2019 Reading Goals

I’m so excited to finally be writing this post because I’ve been thinking about it ever since I did my last goals check in! There’s just something about reading goals that I think is so fun to read and write about, so of course I had to kick off my yearend posts by starting with my favorite!

While I’m still pretty excited about all of the different goals I set for myself in 2018, in 2019 I’m going to really pare it back and only focus on one goal: getting to a zero TBR. I think I just distracted myself with all of my other reading plans and made it impossible for myself to accomplish all of them, so for now I’m going to focus on the one goal, and then I can circle back to some of my more longterm goals once I’ve completed this one.

I feel like I’ve been talking for ages about trying to get to a zero TBR, but haven’t really made much progress. You might wonder why it’s important to me; I myself think too many people worry about shrinking their TBRs when they should really just embrace them and stop creating unnecessary stress. But for me, it’s more of a matter of practicality. What’s even the point of buying a book if it’s just going to sit on my shelf for years unread? Especially if I just wind up donating it in the end because I’ve lost interest over time? I just really like the idea of reading books as I purchase them and think it’s a waste to let too many books languish on my shelves. So I’m going to strive for a zero TBR, and 2019 is going to be the year it becomes a reality.

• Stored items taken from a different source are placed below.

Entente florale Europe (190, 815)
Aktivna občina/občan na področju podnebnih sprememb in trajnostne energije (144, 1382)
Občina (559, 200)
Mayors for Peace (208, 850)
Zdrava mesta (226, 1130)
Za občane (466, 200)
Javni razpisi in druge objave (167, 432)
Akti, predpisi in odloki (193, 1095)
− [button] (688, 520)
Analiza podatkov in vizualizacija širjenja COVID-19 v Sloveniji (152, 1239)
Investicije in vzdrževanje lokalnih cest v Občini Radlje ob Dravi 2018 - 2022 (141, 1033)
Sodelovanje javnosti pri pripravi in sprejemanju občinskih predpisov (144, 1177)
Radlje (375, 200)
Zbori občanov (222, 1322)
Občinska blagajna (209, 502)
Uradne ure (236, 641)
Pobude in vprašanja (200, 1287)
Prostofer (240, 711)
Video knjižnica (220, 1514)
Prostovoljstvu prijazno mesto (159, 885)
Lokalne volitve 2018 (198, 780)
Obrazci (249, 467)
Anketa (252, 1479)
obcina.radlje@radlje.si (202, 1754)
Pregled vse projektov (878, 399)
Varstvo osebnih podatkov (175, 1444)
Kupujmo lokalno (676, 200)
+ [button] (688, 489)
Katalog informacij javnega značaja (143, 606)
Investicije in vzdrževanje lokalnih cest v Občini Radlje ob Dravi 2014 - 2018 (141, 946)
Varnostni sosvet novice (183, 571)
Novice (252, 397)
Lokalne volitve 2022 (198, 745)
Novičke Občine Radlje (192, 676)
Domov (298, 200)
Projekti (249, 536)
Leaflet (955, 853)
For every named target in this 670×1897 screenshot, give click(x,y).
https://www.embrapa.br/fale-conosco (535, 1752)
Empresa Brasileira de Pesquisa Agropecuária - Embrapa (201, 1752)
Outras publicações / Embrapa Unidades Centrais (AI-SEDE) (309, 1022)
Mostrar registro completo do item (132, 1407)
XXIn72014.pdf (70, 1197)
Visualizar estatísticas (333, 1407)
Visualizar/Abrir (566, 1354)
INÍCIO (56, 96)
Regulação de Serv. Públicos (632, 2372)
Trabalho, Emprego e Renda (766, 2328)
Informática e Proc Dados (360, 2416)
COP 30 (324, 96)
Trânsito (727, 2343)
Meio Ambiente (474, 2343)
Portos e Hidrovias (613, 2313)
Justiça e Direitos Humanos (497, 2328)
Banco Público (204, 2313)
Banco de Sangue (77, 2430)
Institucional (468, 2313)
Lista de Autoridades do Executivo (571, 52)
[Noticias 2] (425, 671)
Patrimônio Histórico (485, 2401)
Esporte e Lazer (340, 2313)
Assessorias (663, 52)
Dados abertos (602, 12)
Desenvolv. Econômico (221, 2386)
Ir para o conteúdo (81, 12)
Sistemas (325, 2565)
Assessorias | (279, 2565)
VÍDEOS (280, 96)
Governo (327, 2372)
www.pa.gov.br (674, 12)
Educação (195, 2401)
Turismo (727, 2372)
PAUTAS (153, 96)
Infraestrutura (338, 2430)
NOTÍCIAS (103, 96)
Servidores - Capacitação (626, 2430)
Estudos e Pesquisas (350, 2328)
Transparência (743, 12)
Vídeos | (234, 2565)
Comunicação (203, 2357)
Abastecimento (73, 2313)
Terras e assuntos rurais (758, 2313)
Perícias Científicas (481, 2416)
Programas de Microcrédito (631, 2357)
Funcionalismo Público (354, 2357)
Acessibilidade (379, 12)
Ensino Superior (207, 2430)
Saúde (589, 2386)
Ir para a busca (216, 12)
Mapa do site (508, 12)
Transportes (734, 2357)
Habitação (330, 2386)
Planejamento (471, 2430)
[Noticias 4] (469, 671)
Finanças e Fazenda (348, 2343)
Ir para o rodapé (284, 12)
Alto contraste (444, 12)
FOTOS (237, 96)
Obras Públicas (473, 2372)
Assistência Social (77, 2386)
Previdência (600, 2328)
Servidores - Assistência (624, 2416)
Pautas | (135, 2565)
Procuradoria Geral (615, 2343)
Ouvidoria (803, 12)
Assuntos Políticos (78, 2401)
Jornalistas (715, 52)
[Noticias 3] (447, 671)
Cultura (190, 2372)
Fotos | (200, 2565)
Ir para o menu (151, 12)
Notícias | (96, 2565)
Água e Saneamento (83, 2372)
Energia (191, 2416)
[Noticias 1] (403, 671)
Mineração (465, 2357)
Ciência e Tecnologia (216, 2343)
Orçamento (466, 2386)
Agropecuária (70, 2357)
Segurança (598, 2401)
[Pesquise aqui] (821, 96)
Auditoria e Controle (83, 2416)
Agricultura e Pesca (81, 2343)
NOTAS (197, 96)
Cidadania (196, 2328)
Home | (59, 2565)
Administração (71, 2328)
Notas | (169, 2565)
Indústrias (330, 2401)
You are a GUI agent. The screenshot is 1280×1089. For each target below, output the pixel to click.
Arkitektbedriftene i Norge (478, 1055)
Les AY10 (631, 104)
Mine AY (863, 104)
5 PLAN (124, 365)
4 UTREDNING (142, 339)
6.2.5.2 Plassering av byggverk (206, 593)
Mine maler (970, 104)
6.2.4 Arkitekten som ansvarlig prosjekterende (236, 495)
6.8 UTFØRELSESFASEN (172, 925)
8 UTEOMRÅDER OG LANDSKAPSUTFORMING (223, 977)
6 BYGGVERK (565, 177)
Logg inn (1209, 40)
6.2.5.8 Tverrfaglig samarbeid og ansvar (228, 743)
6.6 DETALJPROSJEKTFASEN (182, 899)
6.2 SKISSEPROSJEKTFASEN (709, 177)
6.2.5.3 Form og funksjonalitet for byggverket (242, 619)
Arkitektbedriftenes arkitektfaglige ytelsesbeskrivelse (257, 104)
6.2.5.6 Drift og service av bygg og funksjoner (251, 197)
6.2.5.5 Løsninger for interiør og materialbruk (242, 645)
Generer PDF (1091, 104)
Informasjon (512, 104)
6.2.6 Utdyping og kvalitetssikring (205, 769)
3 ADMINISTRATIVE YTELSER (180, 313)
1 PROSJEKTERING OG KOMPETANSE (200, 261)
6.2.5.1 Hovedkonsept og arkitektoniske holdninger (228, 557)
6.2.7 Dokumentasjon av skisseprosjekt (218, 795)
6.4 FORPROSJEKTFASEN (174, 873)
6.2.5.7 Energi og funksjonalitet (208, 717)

Obviously a good first step towards accomplishing that goal is to institute a buying ban and stop borrowing books from the library, but I think then my goal becomes too restricting, which will ultimately keep me from actually attaining it. Instead, I’m going to start with the end goal in mind: it’s totally ok for me to buy new books, so long as I read them shortly after I buy them. I’ve actually been doing this the last several months of 2018, and it’s been working really well for me. Rather than putting new book acquisitions on my TBR shelf, I leave them on my nightstand. It helps keep my new books in the front of my mind, and it’s a tangible reminder of how many books I’ve acquired recently and not read. As a result, it stresses me out a bit to acquire new books and really makes me stop and think about when I’ll get a chance to read them, and it motivates me to read from the pile if it gets too big.

The other way I hope to achieve my goal of a zero TBR is to reduce my physical TBR by at least five books per month. There are currently 54 books on my TBR shelves (you can see them on my Goodreads shelf here), so if I stick to five per month, I’ll have all of them read by the end of the year. I won’t lie, I’m secretly hoping to accomplish my goal by this summer (June would be amazing), and it might be possible, but I’m only going to really push myself to read (or cull) at least five books per month from my shelves.

Side note: for some reason, I’m not too fussed about my kindle TBR! I think a lot of that is because it’s not sitting there staring at my like my physical TBR, and I’m generally not in the habit of accumulating too many kindle books. I’m actually really good about only buying kindle books when they’re insanely discounted (think a dollar or two) and something I can’t check out from my library via Overdrive. I’m lucky that the New York Public Library has an incredibly extensive collection, so it’s pretty rare that a book I want to read is on sale but not available from my library! While eventually I might turn my attention towards clearing out my kindle TBR, for now I’m not really worried about it.

I do have one other goal that I want to accomplish in 2019 and that is to have at least 30 percent of the books I read throughout the year be by people of color. This is a goal I set for myself (and met!) in 2018, and it’s something I want to continue to do both to help ensure marginalized voices are heard by giving them support and to learn more about different people. Of course, there are a zillion other ways to diversify my reading other than just by focusing on race, and I’m planning to write a post about some of my blind spots in my reading and what I’d like to improve upon, but this particular goal is one of the simplest ways to make a big impact on my reading, which is why it’s the only one that’s an official goal (for now!).

And that’s it! I’ll likely put together a post again with ideas for completing the Book Riot Read Harder Challenge, and I recently discovered the Reading Women Challenge, which sounds pretty cool, so I’ll probably research some ideas for that as well, but I’m not going to push myself to complete either challenge, at least not right now. And I still very much want to do more rereading in 2019. But I don’t want to stress myself out with too many goals or distract myself from my primary goal, both things that happened in 2018. So 2019 is going to be the year I finally reach a zero TBR!

What are your reading goals for 2019? I love hearing how other people plan to improve their reading, so please comment below or drop a link to your blog and let me know all of your aspirations for next year!

15 thoughts on “2019 Reading Goals

  1. My TBR’s definitely too big to go for a zero TBR but I read 3-10 books a month so I’m putting a goal to read at least 2 to account for my busier months and hopefully closer to 10 in my bigger reading months.

    Liked by 1 person

      • Reading books as I buy them has really helped for me, and I’ve seen other people set limits on how many they can buy in a month, since an all out ban is pretty much impossible to stick with. Hopefully you find something that works for you!